__Exercise prompt__
In the records below, find the line that contains "test nenašel žádný rozdíl mezi". Retype that line and all the lines after it through the end, leaving out the pictures.

Saved entries
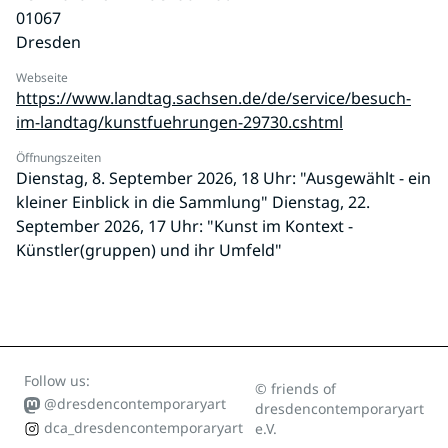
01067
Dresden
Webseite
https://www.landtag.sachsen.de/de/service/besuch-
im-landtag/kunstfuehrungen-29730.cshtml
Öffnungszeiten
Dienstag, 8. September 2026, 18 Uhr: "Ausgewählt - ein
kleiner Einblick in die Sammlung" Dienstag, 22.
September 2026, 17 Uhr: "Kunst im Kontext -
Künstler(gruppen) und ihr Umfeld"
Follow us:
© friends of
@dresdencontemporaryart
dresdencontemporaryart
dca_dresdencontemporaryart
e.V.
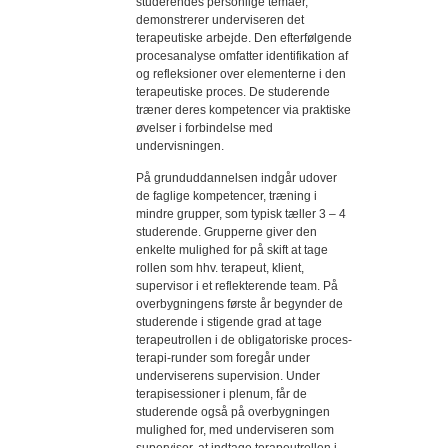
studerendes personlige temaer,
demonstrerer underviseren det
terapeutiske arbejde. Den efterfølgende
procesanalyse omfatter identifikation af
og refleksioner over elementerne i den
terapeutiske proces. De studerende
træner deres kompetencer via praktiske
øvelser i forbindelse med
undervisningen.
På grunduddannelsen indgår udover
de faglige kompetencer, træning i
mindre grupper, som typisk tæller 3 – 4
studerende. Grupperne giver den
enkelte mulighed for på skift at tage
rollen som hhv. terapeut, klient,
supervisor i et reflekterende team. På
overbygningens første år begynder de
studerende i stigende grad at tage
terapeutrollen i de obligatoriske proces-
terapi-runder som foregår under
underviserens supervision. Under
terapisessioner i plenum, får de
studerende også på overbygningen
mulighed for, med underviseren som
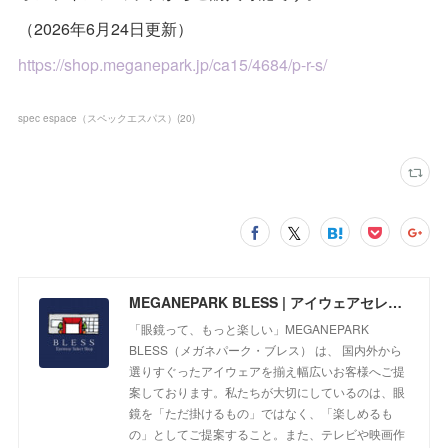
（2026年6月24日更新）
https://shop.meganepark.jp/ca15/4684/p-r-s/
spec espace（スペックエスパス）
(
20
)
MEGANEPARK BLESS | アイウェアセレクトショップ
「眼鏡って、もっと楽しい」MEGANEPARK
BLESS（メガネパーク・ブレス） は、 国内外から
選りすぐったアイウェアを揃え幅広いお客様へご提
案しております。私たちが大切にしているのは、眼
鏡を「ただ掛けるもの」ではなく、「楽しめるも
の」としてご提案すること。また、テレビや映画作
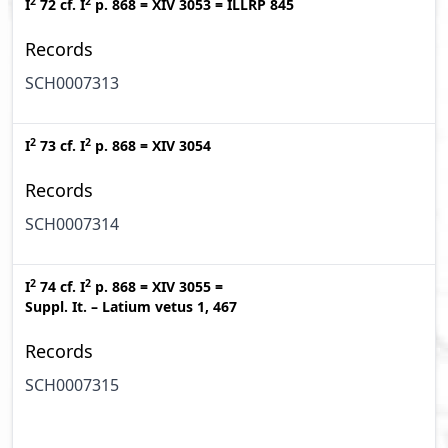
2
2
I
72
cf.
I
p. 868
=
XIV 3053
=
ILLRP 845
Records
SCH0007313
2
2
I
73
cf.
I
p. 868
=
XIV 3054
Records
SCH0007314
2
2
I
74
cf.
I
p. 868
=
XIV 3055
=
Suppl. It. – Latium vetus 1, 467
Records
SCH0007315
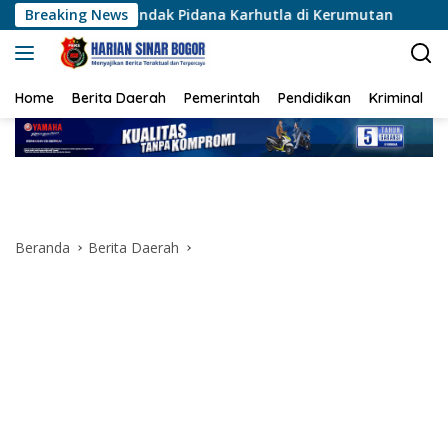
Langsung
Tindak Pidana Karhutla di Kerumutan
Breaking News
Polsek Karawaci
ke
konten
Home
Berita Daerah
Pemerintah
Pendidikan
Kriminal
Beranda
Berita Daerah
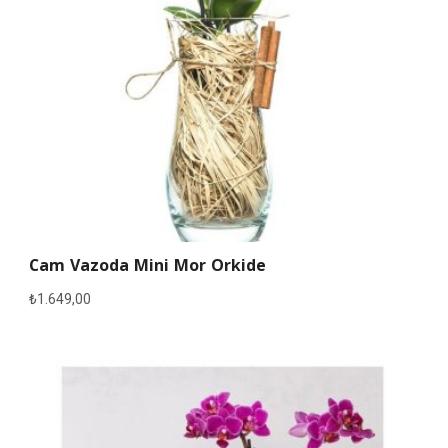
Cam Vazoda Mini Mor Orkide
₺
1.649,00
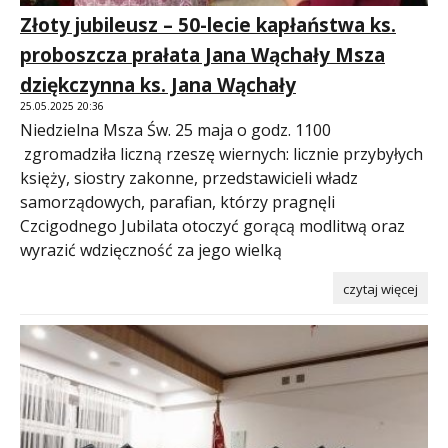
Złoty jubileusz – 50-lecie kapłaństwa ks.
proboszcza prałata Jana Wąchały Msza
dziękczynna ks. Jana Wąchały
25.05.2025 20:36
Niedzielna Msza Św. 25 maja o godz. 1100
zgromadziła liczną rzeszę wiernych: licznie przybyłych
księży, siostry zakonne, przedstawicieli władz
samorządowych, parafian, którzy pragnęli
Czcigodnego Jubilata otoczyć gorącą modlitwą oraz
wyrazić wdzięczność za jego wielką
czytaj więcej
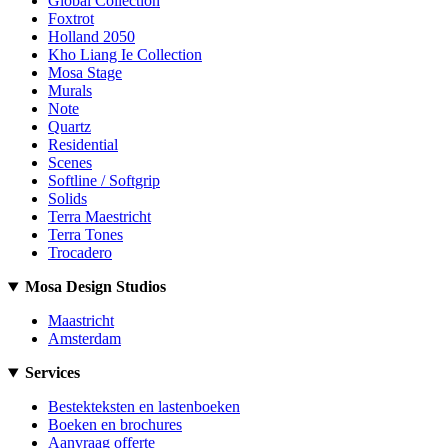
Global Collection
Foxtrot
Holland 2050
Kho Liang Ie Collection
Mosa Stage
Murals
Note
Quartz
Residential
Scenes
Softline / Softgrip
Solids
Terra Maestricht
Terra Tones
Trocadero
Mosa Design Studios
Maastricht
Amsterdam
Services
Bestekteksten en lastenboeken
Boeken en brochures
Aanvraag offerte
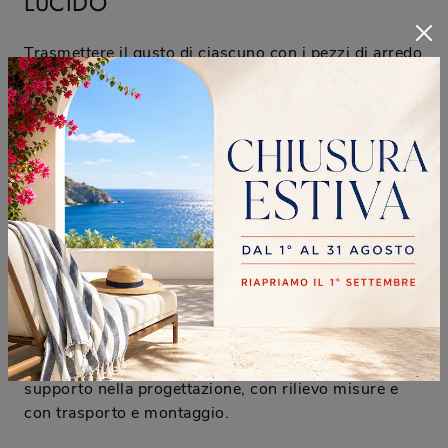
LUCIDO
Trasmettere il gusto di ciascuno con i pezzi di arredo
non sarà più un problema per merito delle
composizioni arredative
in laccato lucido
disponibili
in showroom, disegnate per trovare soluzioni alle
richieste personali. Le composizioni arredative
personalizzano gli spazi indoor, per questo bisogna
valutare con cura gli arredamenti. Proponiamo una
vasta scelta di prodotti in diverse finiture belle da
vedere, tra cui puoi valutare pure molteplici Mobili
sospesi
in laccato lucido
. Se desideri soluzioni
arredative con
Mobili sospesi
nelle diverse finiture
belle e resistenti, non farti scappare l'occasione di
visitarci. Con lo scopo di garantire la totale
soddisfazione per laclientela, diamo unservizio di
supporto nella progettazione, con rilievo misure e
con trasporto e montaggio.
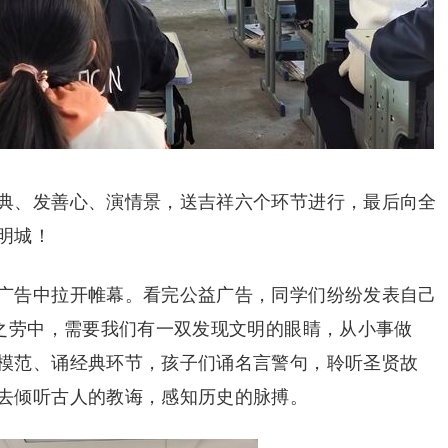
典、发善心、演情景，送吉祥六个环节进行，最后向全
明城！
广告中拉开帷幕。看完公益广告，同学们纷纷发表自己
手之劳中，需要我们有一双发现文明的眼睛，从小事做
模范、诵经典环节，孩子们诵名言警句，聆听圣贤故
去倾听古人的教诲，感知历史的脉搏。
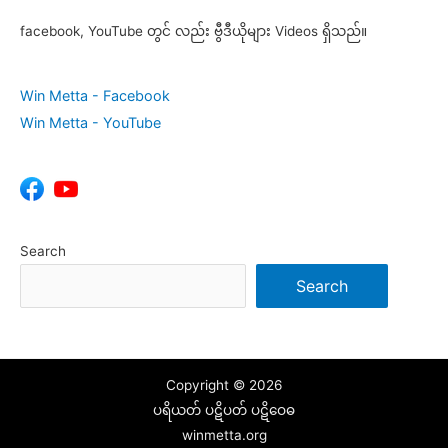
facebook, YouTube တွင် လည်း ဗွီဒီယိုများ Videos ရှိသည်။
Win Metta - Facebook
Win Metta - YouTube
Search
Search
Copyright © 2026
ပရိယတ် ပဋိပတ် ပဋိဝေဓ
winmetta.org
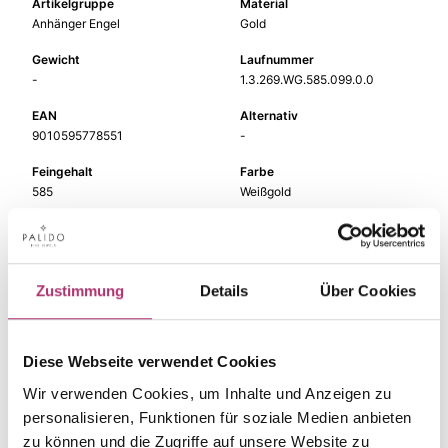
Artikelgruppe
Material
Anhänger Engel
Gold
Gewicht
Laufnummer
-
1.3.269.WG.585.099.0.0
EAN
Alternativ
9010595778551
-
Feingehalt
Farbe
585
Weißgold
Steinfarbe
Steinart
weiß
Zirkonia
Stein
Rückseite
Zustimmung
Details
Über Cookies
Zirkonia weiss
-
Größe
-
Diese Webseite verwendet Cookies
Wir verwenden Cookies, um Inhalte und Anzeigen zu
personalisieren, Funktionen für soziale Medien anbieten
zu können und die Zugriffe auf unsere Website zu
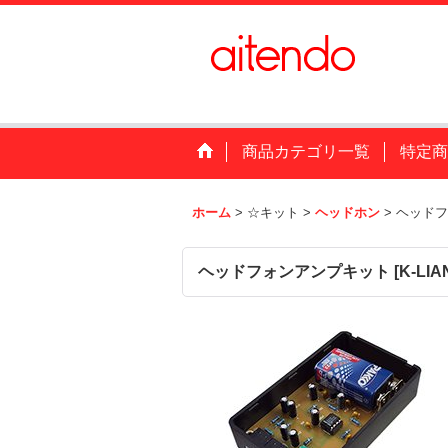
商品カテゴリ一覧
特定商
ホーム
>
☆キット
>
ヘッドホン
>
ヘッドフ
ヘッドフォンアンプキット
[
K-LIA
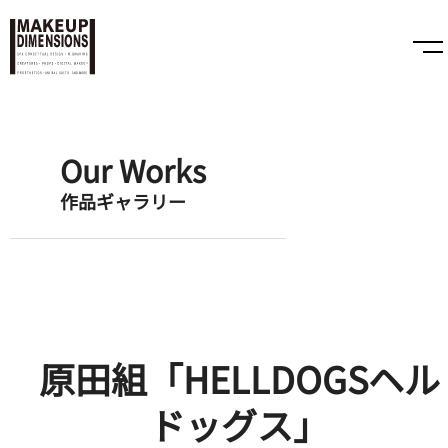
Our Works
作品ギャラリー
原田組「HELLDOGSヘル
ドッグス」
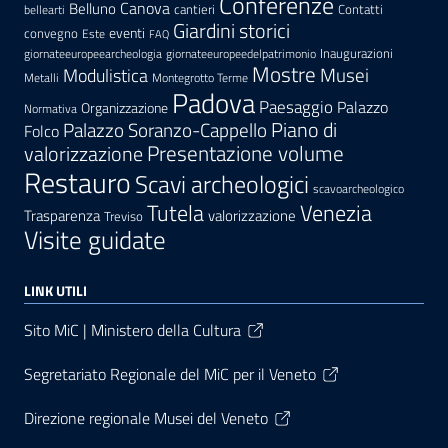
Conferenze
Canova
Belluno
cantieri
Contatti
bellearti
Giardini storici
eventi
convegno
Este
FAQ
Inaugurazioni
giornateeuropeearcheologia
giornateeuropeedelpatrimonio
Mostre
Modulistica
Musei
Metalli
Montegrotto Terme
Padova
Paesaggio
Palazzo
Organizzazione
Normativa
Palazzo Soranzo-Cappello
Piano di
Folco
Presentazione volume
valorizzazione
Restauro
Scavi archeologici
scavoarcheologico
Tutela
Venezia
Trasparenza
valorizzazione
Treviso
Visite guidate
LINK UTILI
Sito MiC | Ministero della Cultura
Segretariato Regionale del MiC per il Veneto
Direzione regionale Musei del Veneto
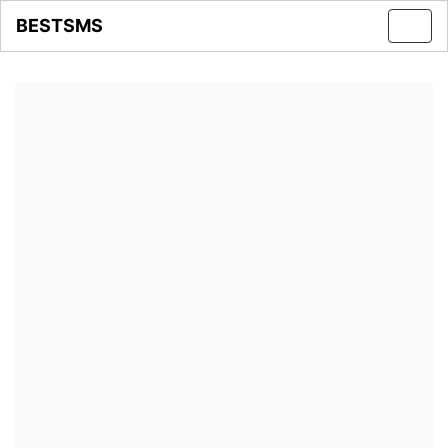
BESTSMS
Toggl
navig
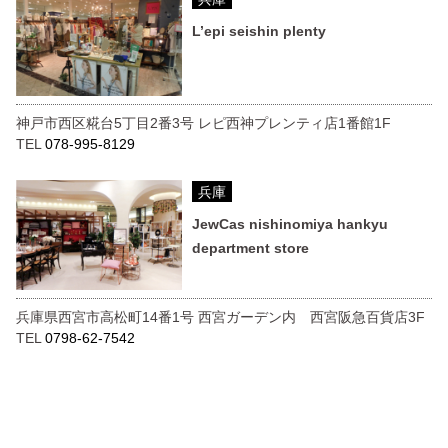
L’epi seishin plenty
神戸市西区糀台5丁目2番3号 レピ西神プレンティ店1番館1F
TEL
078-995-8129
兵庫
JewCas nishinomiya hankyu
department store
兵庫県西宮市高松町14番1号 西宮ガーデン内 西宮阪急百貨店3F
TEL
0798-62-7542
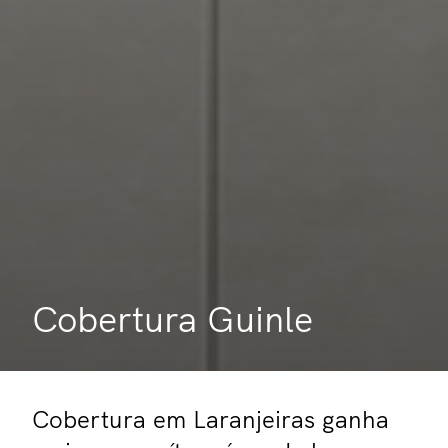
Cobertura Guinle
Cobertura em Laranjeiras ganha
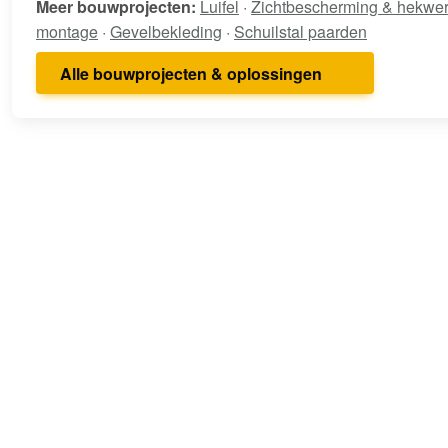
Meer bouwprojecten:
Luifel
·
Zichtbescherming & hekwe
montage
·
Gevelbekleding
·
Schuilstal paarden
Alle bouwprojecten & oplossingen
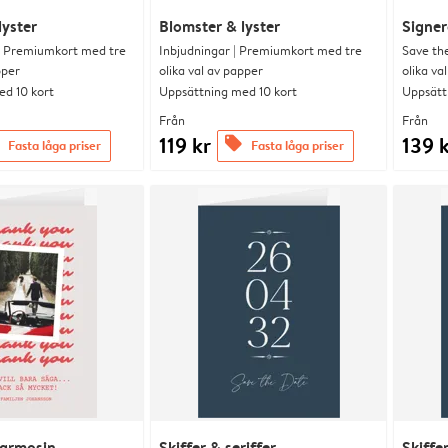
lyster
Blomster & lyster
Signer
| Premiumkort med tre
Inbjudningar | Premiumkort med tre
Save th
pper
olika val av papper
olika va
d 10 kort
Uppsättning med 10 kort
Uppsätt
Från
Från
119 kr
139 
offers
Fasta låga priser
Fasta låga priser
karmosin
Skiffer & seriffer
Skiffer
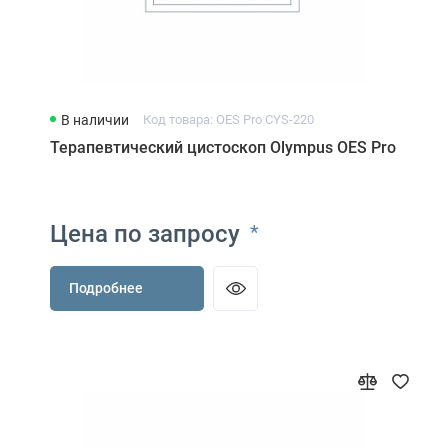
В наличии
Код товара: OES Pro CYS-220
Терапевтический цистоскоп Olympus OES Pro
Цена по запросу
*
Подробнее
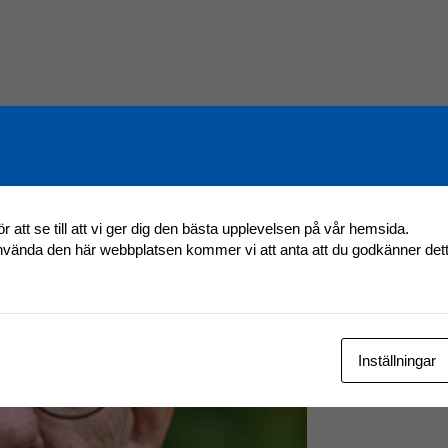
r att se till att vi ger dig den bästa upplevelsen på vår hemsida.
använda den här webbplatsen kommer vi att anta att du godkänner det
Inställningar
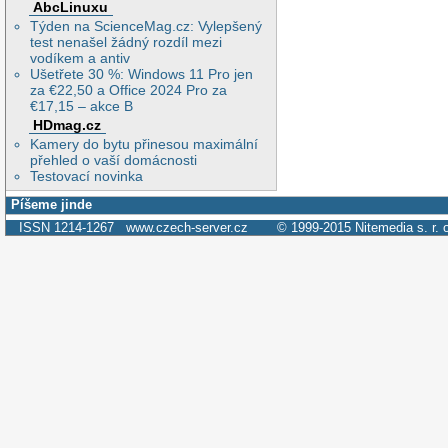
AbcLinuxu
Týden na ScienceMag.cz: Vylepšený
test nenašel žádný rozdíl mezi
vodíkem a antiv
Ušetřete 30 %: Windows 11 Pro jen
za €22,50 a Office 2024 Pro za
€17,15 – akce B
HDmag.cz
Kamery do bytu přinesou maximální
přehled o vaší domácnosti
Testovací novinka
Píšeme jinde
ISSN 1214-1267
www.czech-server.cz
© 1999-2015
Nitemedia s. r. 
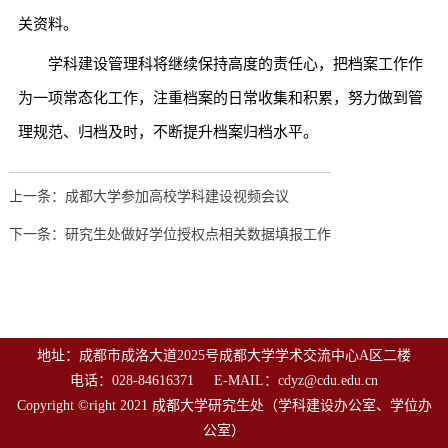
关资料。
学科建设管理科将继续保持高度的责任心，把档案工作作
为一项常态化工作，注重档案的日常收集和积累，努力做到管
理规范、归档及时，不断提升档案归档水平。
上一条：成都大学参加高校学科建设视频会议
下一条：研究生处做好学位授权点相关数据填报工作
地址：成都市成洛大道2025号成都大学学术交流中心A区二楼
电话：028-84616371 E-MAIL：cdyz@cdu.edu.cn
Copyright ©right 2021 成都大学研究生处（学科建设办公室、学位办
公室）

__Exercise output__
test nenašel žádný rozdíl mezi
vodíkem a antiv
Ušetřete 30 %: Windows 11 Pro jen
za €22,50 a Office 2024 Pro za
€17,15 – akce B
HDmag.cz
Kamery do bytu přinesou maximální
přehled o vaší domácnosti
Testovací novinka
Píšeme jinde
ISSN 1214-1267
www.czech-server.cz
© 1999-2015
Nitemedia s. r. 
关资料。
学科建设管理科将继续保持高度的责任心，把档案工作作
为一项常态化工作，注重档案的日常收集和积累，努力做到管
理规范、归档及时，不断提升档案归档水平。
上一条：成都大学参加高校学科建设视频会议
下一条：研究生处做好学位授权点相关数据填报工作
地址：成都市成洛大道2025号成都大学学术交流中心A区二楼
电话：028-84616371 E-MAIL：cdyz@cdu.edu.cn
Copyright ©right 2021 成都大学研究生处（学科建设办公室、学位办
公室）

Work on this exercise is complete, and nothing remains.